* [WHAT TO PRODUCE] The response should be an exact copy of the records, with the pictures removed.
━━━ DATA FOR THE TASK ━━━
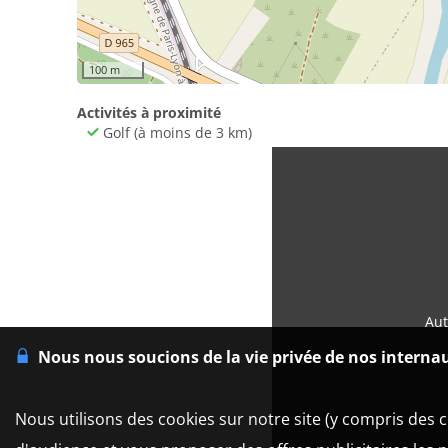
100 m
Activités à proximité
Golf (à moins de 3 km)
Aut
Nous nous soucions de la vie privée de nos interna
Nous utilisons des cookies sur notre site (y compris des c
━━━
* [RESPONSE TO THE EXERCISE]
100 m
Activités à proximité
Golf (à moins de 3 km)
Aut
Nous nous soucions de la vie privée de nos interna
Nous utilisons des cookies sur notre site (y compris des c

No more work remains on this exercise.